Fogarty, however, said bird and bat surveys for the project were conducted in accord with both Game and Fish and the wildlife service’s guidelines, and were done during every season of the year.
They indicated the risk to birds and bats was low, he said in an email.
Part of TEP’s goals
for renewable energy
“Red Horse Wind 2 is committed to operating a project that both contributes to the renewable-energy economy in Arizona and minimizes any adverse environmental impact,” said spokesman Fogarty.
The wind farm, lying about 20 miles west of Willcox, furnishes enough electricity to Tucson Electric Power to power about 8,300 homes, Fogarty said. That amounts to 30 megawatts of electricity on a continuous basis. It is part of a larger complex that contains enough solar panels nearby to produce another 55 megawatts for TEP, he said.
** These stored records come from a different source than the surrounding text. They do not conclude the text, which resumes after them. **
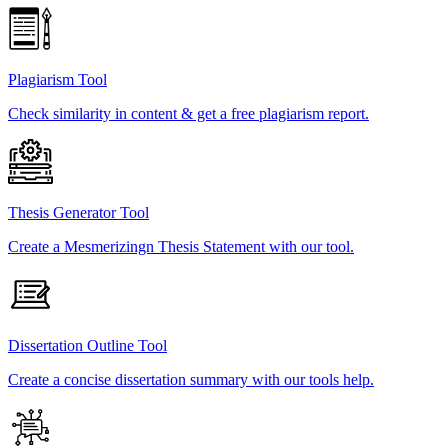
Plagiarism Tool
Check similarity in content & get a free plagiarism report.
Thesis Generator Tool
Create a Mesmerizingn Thesis Statement with our tool.
Dissertation Outline Tool
Create a concise dissertation summary with our tools help.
On Jan. 15, TEP announced it plans to issue a request for proposals for design and construction of additional wind-energy facilities to power up to 31,000 homes.
TEP’s current and planned additional wind-energy facilities are aimed at helping the utility reach its goal of getting 30 percent of its electricity by 2030 from renewables, double the state’s requirement for utilities by 2025.
Sooner or later, people need to use less energy so we don’t need as many wind farms and other energy facilities, said Randy Serraglio, a conservation advocate for the Tucson-based Center for Biological Diversity.
“That’s at root of the problem. Obviously, that’s a pipe dream, but that’s a part of it,” Serraglio said.
Company working to reduce wildlife deaths
The tradeoff between renewable, non-fossil fuel energy produced by wind farms and the deaths of birds caught in its turbines has generated considerable debate and controversy nationally as well as locally.
Bat deaths in the turbines have not drawn as much attention, but they are apparently a major threat to overall bat populations, national reports and news articles suggest.
Government biologists are working with wind-farm operators to try to find ways to reduce the number of wildlife deaths.
“After the first year we sat down with the folks at Red Horse and Game and Fish, and talked about potential solutions.
“They’ve been amenable to implementing them,” said Richardson, supervisory biologist in the wildlife service’s Tucson office. “My understanding is that they have started to implement them.
“They haven’t tried to avoid the issue. They’re working on the issue,” Richardson said.
Any time you have high levels of wildlife mortality, whether it’s on a road or a wind farm, it’s obviously a concern to Game and Fish, assistant director DeVos said.
“We’re having fruitful discussions on modifications they can do to reduce mortality,” he said.
One step contemplated is for the company to increase the wind speed required before it fires up the three turbines that have caused the most deaths, Game and Fish officials said.
Fogarty noted that Red Horse agreed before construction started to reduce the number of planned wind turbines from 28 to 15.
The company has paid TEP to refit a series of power poles in the area with equipment to reduce the risk that they’ll electrocute golden eagles.
For bat mitigation, the company has acquired an inactive mine, the Montezuma Mine in Santa Cruz County, to preserve its bat roosting habitat. It has installed fencing around mine shaft openings to prevent disturbances to roosting bats, Fogarty said.
The company is in the second year of bird and bat death monitoring, to determine if the first year’s data was an anomaly or is typical of what would be expected in that region, he said.
Given the work it did with pre-construction field studies and other “due diligence,” he said, Red Horse believes “any level of take is a concern to us.”